According to the Summary Plan Description, the Plan did not cover any

[c]harges for or in connection with an injury or illness arising out of the participation in, or in consequence of having participated in, a riot, insurrection or civil disturbance or being engaged in an illegal occupation or the commission or attempted commission of an illegal or criminal act.

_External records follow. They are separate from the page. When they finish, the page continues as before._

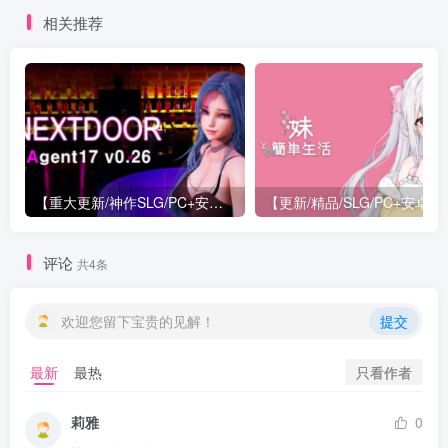
相关推荐
【重大更新/神作SLG/PC+安卓/官中】特工17 Agent 17 v0.26.10 官方中文版+存档or满金币
【更新/精
评论
共4条
欢迎您留下宝贵的见解！
提交
只看作者
最新
最热
莉雅
0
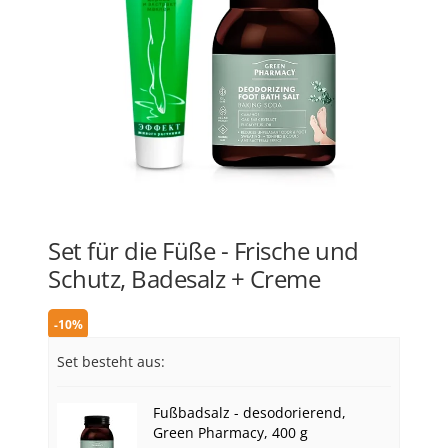
Set für die Füße - Frische und
Schutz, Badesalz + Creme
-10%
Set besteht aus:
Fußbadsalz - desodorierend,
Green Pharmacy, 400 g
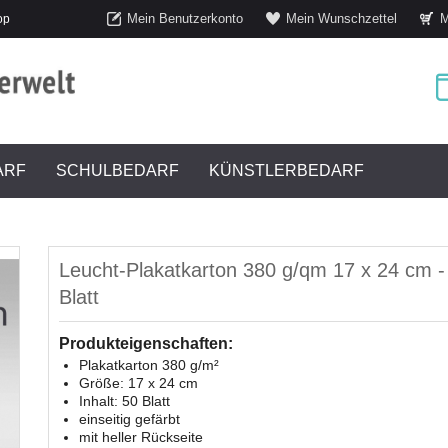
Mein Benutzerkonto
Mein Wunschzettel
M
op
ARF
SCHULBEDARF
KÜNSTLERBEDARF
Leucht-Plakatkarton 380 g/qm 17 x 24 cm -
Blatt
Produkteigenschaften:
Plakatkarton 380 g/m²
Größe: 17 x 24 cm
Inhalt: 50 Blatt
einseitig gefärbt
mit heller Rückseite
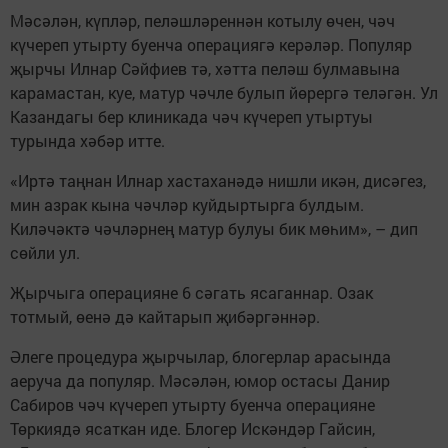
Мәсәлән, күпләр, пеләшләреннән котылу өчен, чәч
күчереп утырту буенча операциягә керәләр. Популяр
җырчы Илнар Сәйфиев тә, хәтта пеләш булмавына
карамастан, куе, матур чәчле булып йөрергә теләгән. Ул
Казандагы бер клиникада чәч күчереп утыртуы
турында хәбәр итте.
«Иртә таңнан Илнар хастаханәдә нишли икән, дисәгез,
мин азрак кына чәчләр куйдыртырга булдым.
Киләчәктә чәчләрнең матур булуы бик мөһим», – дип
сөйли ул.
Җырчыга операцияне 6 сәгать ясаганнар. Озак
тотмый, өенә дә кайтарып җибәргәннәр.
Әлеге процедура җырчылар, блогерлар арасында
аеруча да популяр. Мәсәлән, юмор остасы Данир
Сабиров чәч күчереп утырту буенча операцияне
Төркиядә ясаткан иде. Блогер Искәндәр Гайсин,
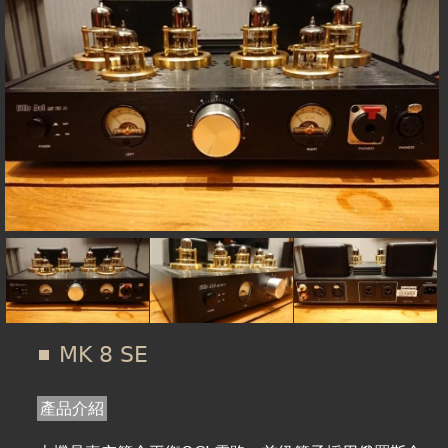
在
線上商城
這
裡
MK 8 SE
產品介紹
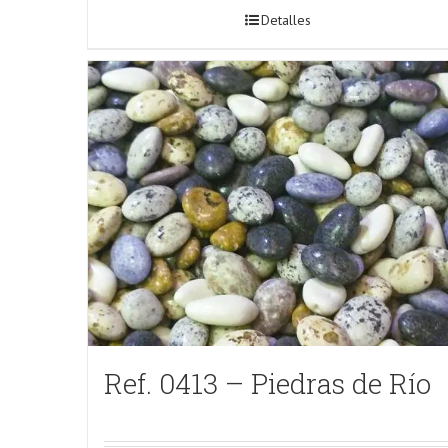
Detalles
Ref. 0413 – Piedras de Río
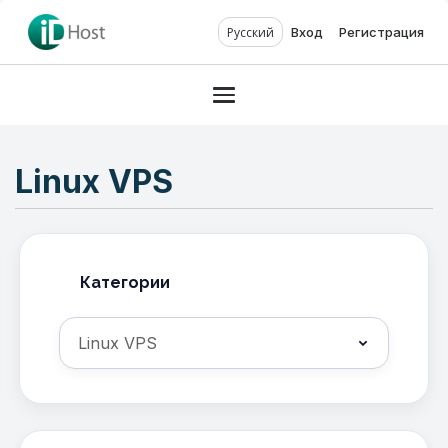
Русский
Вход
Регистрация
Toggle navigation
Linux VPS
Категории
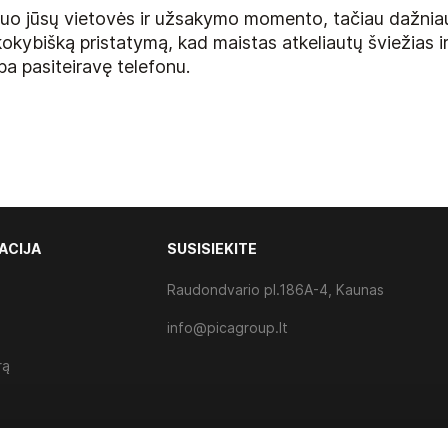
i nuo jūsų vietovės ir užsakymo momento, tačiau dažniau
kokybišką pristatymą, kad maistas atkeliautų šviežias ir
a pasiteiravę telefonu.
ACIJA
SUSISIEKITE
Raudondvario pl.186A-4, Kaunas
info@picagroup.lt
rą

(Doc. No. 8, Administrative R., at 0617.) The term "illegal act" is not defined in the Plan. (Doc. No. 12, Pl.'s Statement of Facts ¶ 11.) BAS refused to pay the Med's first bill on the basis that the medical charges related to an illegal act by Weatherspoon. (Id. ¶ 10.). Specifically, BAS's Subrogation Activity Report states that the "insured went off the road and hit a tree. He is uninsured, has no drivers license and was cited for driving under the influence all of which are illegal acts in the State of Mississippi." (Doc. No. 8, Administrative R., at 0213.)

The Plaintiff claims that this exclusion was not in effect when Weatherspoon received medical treatment at the Med. (Doc. No. 12, Pl.'s Statement of Facts ¶ 12.) However, the Record reveals that the relevant exclusion was present in identical form in the Summary Plan Descriptions that were in effect as of May 1, 2005 and January 1, 2004. (Compare Doc. No. 8, Administrative R. at 0527, and Doc. No. 9, Administrative R., at 0617.)

The claim form submitted to BAS included an assignment of the payment of Weatherspoon's medical benefits to the Plaintiff. (Doc. No. 16, Def.'s Resp. to Pl.'s Statement of Facts ¶ 9.)

According to the Plaintiff, Weatherspoon never received written notification of the fact that the claim was denied, as required by the Summary Plan Description. (Doc. No. 12, Pl.'s Statement of Facts ¶¶ 13-14.) The Defendant contends that no letter was needed, because Weatherspoon had assigned his rights to his medical benefits to the Med and there was some confusion as to whether Weatherspoon had already died. (Doc. No. 16, Def.'s Resp. to Pl.'s Statement of Facts ¶ 14.) The Med was notified of the denial of the claim. (Id.)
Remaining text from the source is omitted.